Pierre Raboud: Label suisse
Alors que cette manifestation semblait ronfler, la difficulté l’aura forcé à se réinventer. Une programmation intéressante avec Verveine, Julien Sartorius et les Young Gods. Un super stand des labels indépendants suisses, malheureusement pas assez fréquentés. Du côté de Think Tank, la soirée du dimanche soir fut love à souhait. Merci aux copains (Horasse, Nirvi Pervis et des membres d'Apes & Horses) d’être venu mixé avec nous.

Julien Gremaud: Images à Vevey
C'est le grand raout bisannuelle de l'image en grand format pour finir l'été. C'est surtout devenu la grande messe médiatique de notre région. Et bien plus, alors que les médias français se sont emparés de cette drôle de biennale XXL dans une ville XXS. Normal, en France, la photographie est aux abois, il suffit de voir les réactions arlésiennes face à l'arrivée (on l'accorde, pas franchement discrète) de la fondation LUMA de Maja Hoffman dans son paysage de Provence. Maligne, la ligne de programmation aligne les grands noms et les projets dosant ludisme et innovation, sans éviter les choses sérieuses. Un Allemand prendrait ses jambes à son coup, qu'importe, le succès est au rendez-vous. Et ne soyons pas dupe ni jaloux: cela profite à tout le monde.

Colin Pahlisch: Josep Baqué à la Collection de l’Art Brut
Une surprise ça peu aller dans les deux sens. Ici, c’est quelque chose qu’on attendait surprenant, déroutant, décapant, et qui s’avère bien, oui, mais sans surprise justement : telle l’exposition Josep Baqué à la Collection de l’Art Brut de Lausanne. C’est l’histoire d’un policier castillan qui décide un beau jour de se prendre pour un explorateur et qui invente, relate, répertorie, les monstres imaginaire de ces escapades personnelles : comme on collerait sur des planches anatomiques des papillons fantasmés. C’est incroyable, sans être transcendant. Beau, par méticulosité. À voir, tout de même, comme on lit le devoir bien fait d’un bon élève.

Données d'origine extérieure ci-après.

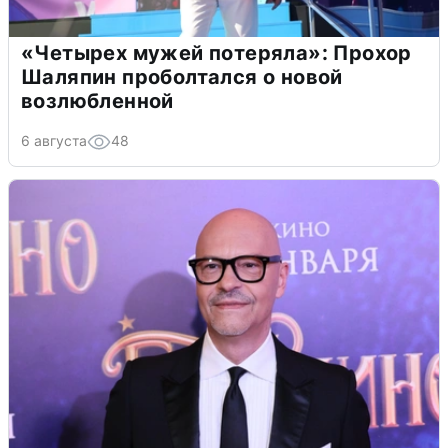
«Четырех мужей потеряла»: Прохор
Шаляпин проболтался о новой
возлюбленной
6 августа
48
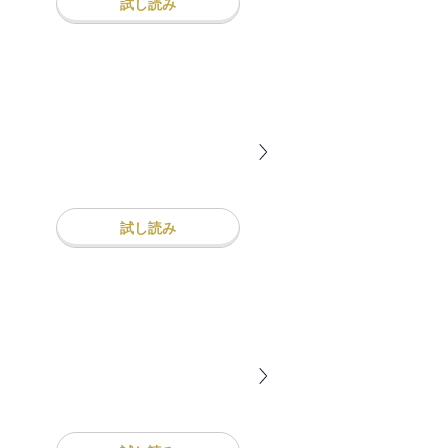
試し読み
試し読み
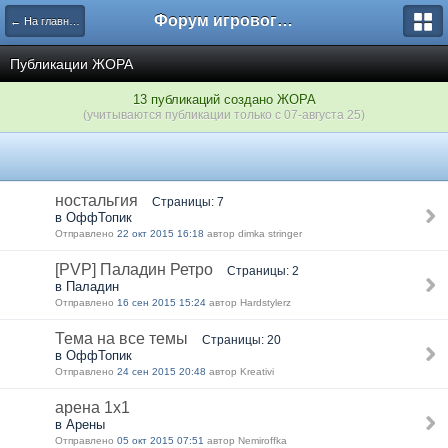
Форум игрового проекта Riverrise
← На главную
Публикации ЖОРА
13 публикаций создано ЖОРА
(учитываются публикации только с 07-августа 25)
ностальгия
Страницы: 7
в ОффТопик
Отправлено
22 окт 2015 16:18
автор dimka stringer
[PVP] Паладин Ретро
Страницы: 2
в Паладин
Отправлено
16 сен 2015 15:24
автор Hardstylerz
Тема на все темы
Страницы: 20
в ОффТопик
Отправлено
24 сен 2015 20:48
автор Kreativi
арена 1х1
в Арены
Отправлено
05 окт 2015 07:51
автор Nеmiroffkа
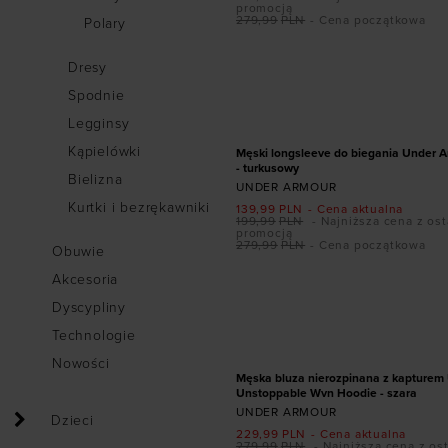
promocją
279,99
PLN
- Cena początkowa
Polary
Dresy
Dodaj produkt w r
Spodnie
S
M
L
Legginsy
PROMOCJA
Kąpielówki
Męski longsleeve do biegania Under A
- turkusowy
Bielizna
UNDER ARMOUR
Kurtki i bezrękawniki
139,99
PLN
- Cena aktualna
199,99
PLN
- Najniższa cena z ost
promocją
279,99
PLN
- Cena początkowa
Obuwie
Akcesoria
Dodaj produkt w r
Dyscypliny
Technologie
S
M
L
XL
PROMOCJA
Nowości
Męska bluza nierozpinana z kapturem
Unstoppable Wvn Hoodie - szara
UNDER ARMOUR
Dzieci
229,99
PLN
- Cena aktualna
279,99
PLN
- Najniższa cena z os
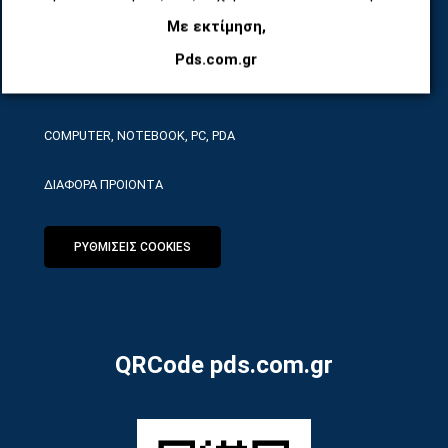
Με εκτίμηση,
ΕΡΓΑΛΕΙΑ SERVICE
Pds.com.gr
ΟΙΚΙΑΚΕΣ ΣΥΣΚΕΥΕΣ
COMPUTER, NOTEBOOK, PC, PDA
ΔΙΑΦΟΡΑ ΠΡΟΙΟΝΤΑ
ΡΥΘΜΙΣΕΙΣ COOKIES
QRCode pds.com.gr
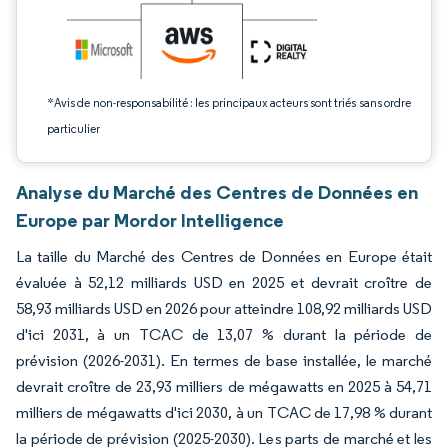
*Avis de non-responsabilité : les principaux acteurs sont triés sans ordre
particulier
Analyse du Marché des Centres de Données en
Europe par Mordor Intelligence
La taille du Marché des Centres de Données en Europe était
évaluée à 52,12 milliards USD en 2025 et devrait croître de
58,93 milliards USD en 2026 pour atteindre 108,92 milliards USD
d'ici 2031, à un TCAC de 13,07 % durant la période de
prévision (2026-2031). En termes de base installée, le marché
devrait croître de 23,93 milliers de mégawatts en 2025 à 54,71
milliers de mégawatts d'ici 2030, à un TCAC de 17,98 % durant
la période de prévision (2025-2030). Les parts de marché et les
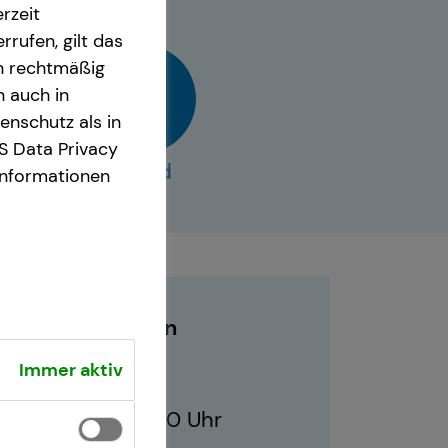
rzeit
rrufen, gilt das
en rechtmäßig
n auch in
nschutz als in
S Data Privacy
vCard
Informationen
Geschäftszeiten
Immer aktiv
10:00 - 21:00 Uhr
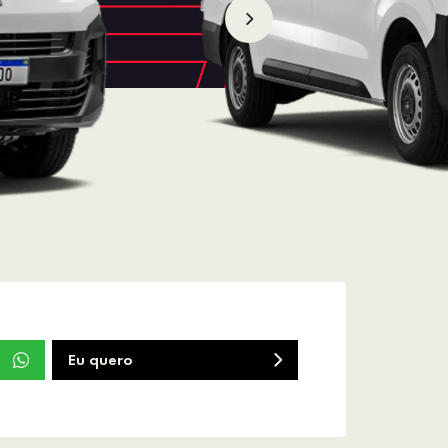
Eu quero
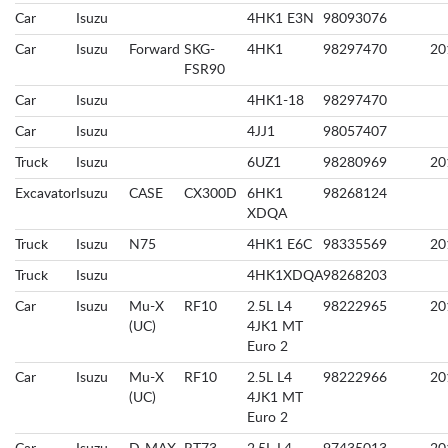
Car
Isuzu
4HK1 E3N
98093076
Car
Isuzu
Forward
SKG-
4HK1
98297470
20
FSR90
Car
Isuzu
4HK1-18
98297470
Car
Isuzu
4JJ1
98057407
Truck
Isuzu
6UZ1
98280969
20
Excavator
Isuzu
CASE
CX300D
6HK1
98268124
XDQA
Truck
Isuzu
N75
4HK1 E6C
98335569
20
Truck
Isuzu
4HK1XDQA
98268203
Car
Isuzu
Mu-X
RF10
2.5L L4
98222965
20
(UC)
4JK1 MT
Euro 2
Car
Isuzu
Mu-X
RF10
2.5L L4
98222966
20
(UC)
4JK1 MT
Euro 2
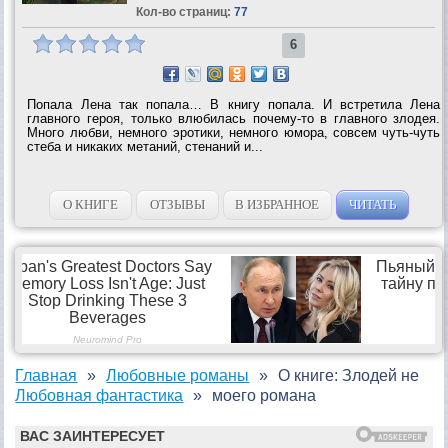
Кол-во страниц:
77
6
Попала Лена так попала… В книгу попала. И встретила Лена
главного героя, только влюбилась почему-то в главного злодея.
Много любви, немного эротики, немного юмора, совсем чуть-чуть
стеба и никаких метаний, стенаний и...
О КНИГЕ
ОТЗЫВЫ
В ИЗБРАННОЕ
ЧИТАТЬ
Главная
Любовные романы
О книге: Злодей не
Любовная фантастика
моего романа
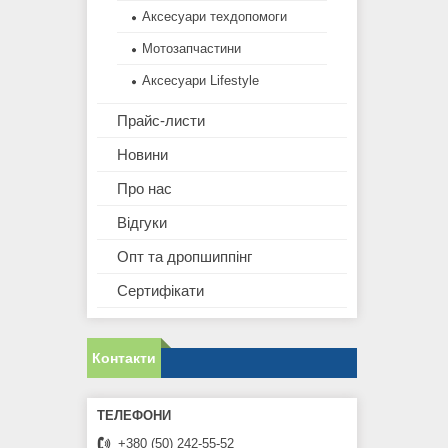
Аксесуари техдопомоги
Мотозапчастини
Аксесуари Lifestyle
Прайс-листи
Новини
Про нас
Відгуки
Опт та дропшиппінг
Сертифікати
Контакти
+380 (50) 242-55-52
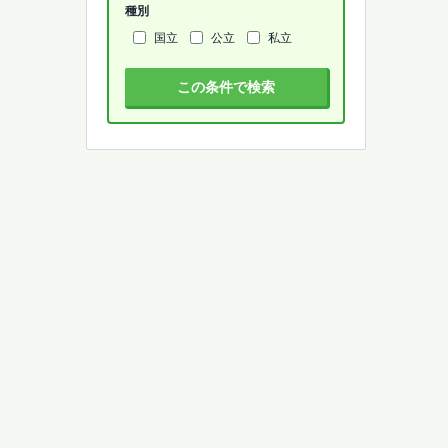
種別
国立
公立
私立
この条件で検索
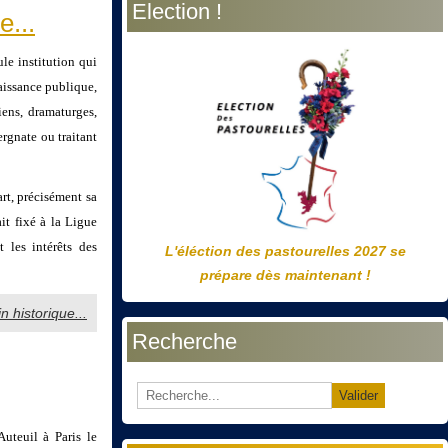
Election !
précédente
précédent
suivante
suivant
e...
le institution qui
aissance publique,
iens, dramaturges,
rgnate ou traitant
rt, précisément sa
ait fixé à la Ligue
 les intérêts des
L'éléction des pastourelles 2027 se
prépare dès maintenant !
n historique...
Recherche
Valider
uteuil à Paris le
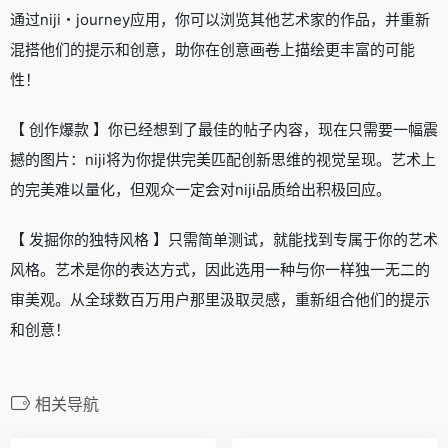
通过niji・journey应用，你可以浏览其他艺术家的作品，并重新
混搭他们的提示和创意，助你在创意画卷上描绘更丰富的可能
性！
【 创作爆款 】你已经想到了最佳的帖子内容，现在只需要一幅震
撼的图片：niji将为你提供完美匹配创新思维的视觉呈现。艺术上
的完美难以量化，但观众一定会对niji品质给出积极回应。
【 发掘你的独特风格 】只需简单测试，就能找到专属于你的艺术
风格。艺术是你的表达方式，因此选用一种与你一样独一无二的
审美观。从全球数百万用户那里汲取灵感，重新组合他们的提示
和创意！
相关导航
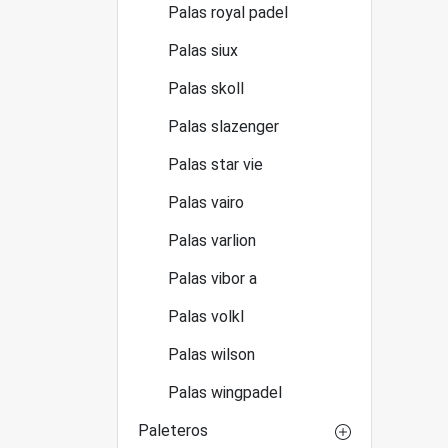
Palas royal padel
Palas siux
Palas skoll
Palas slazenger
Palas star vie
Palas vairo
Palas varlion
Palas vibor a
Palas volkl
Palas wilson
Palas wingpadel
Paleteros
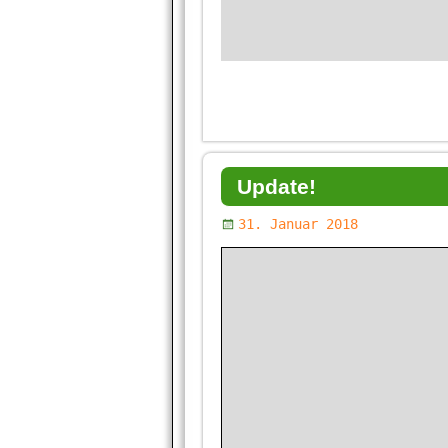
Update!
31. Januar 2018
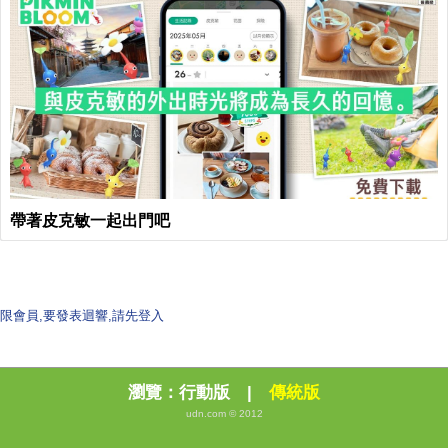
帶著皮克敏一起出門吧
限會員,要發表迴響,請先登入
瀏覽：
行動版
|
傳統版
udn.com © 2012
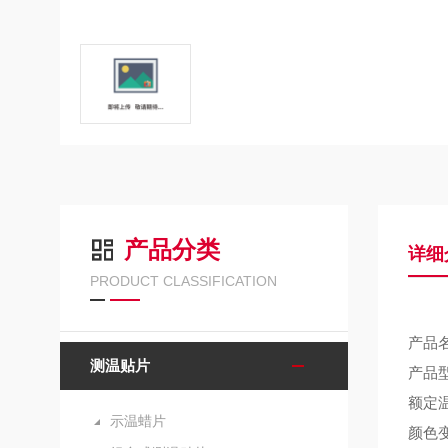
产品分类
详细
PRODUCT CLASSIFICATION
产品
测温贴片
产品
额定
示温蜡片
颜色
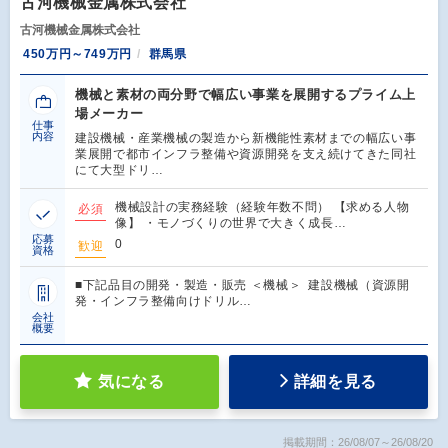
古河機械金属株式会社
古河機械金属株式会社
450万円～749万円
群馬県
機械と素材の両分野で幅広い事業を展開するプライム上
場メーカー
仕事
内容
建設機械・産業機械の製造から新機能性素材までの幅広い事
業展開で都市インフラ整備や資源開発を支え続けてきた同社
にて大型ドリ…
機械設計の実務経験（経験年数不問） 【求める人物
必須
像】 ・モノづくりの世界で大きく成長…
応募
0
歓迎
資格
■下記品目の開発・製造・販売 ＜機械＞ 建設機械（資源開
発・インフラ整備向けドリル…
会社
概要
気になる
詳細を見る
掲載期間：26/08/07～26/08/20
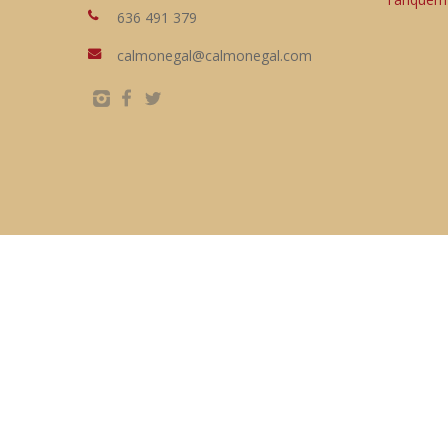
636 491 379
calmonegal@calmonegal.com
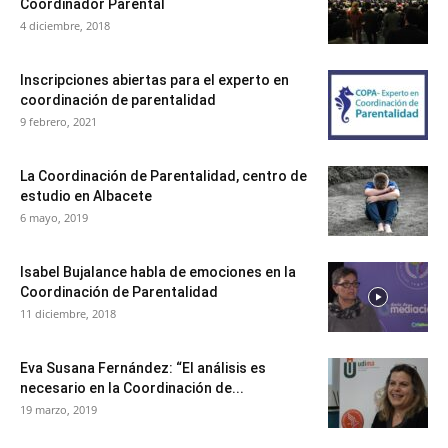
Coordinador Parental
4 diciembre, 2018
Inscripciones abiertas para el experto en
coordinación de parentalidad
9 febrero, 2021
La Coordinación de Parentalidad, centro de
estudio en Albacete
6 mayo, 2019
Isabel Bujalance habla de emociones en la
Coordinación de Parentalidad
11 diciembre, 2018
Eva Susana Fernández: “El análisis es
necesario en la Coordinación de...
19 marzo, 2019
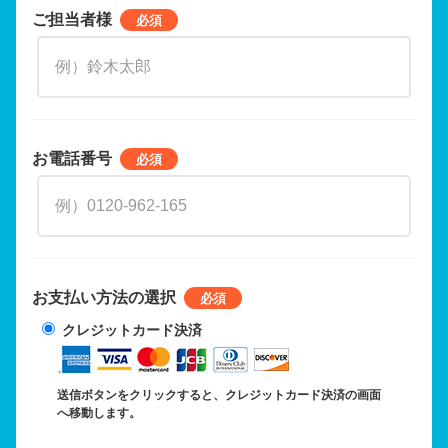
ご担当者様
お電話番号
お支払い方法の選択
クレジットカード決済
送信ボタンをクリックすると、クレジットカード決済の画面
へ移動します。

Maxime Morisod: (What's the story) Morning Glory remasterisé
Après Definitely Maybe, c'est au tour de son successeur de ressortir dans une version restaurée. Restaurée est un grand mot tant il est difficile de voir la différence entre l'album paru en 95 et celui-ci. Par contre, quelques bijoux cachés se trouvent dans le 3-CD Box Set que tous bons fans connaissaient déjà comme cet offrande qu'est Rockin Chair ou le très alcoolique et burlesque Bonehead's Bank Holiday. Mais ce qui reste le plus fort, c'est l'album lui-même, objet mythique qui a marqué l'histoire de la musique anglaise par sa capacité à enchaîner des mélodies qui tissent des liens logiques et sublimes entre les idoles de Noel Gallagher sans que cela dérange l'auditeur. Le son du disque - qui fait penser aux La's - est peut-être la plus belle chose qui soit arriver au Gallagher, où l'on peut passer de l'immense Some Might Say au discret She's Electric sans perdre la ligne d'horizon, une ligne claire qui démarre par un simple "Hello" et qui se termine dans l'immensité d'une Supernova.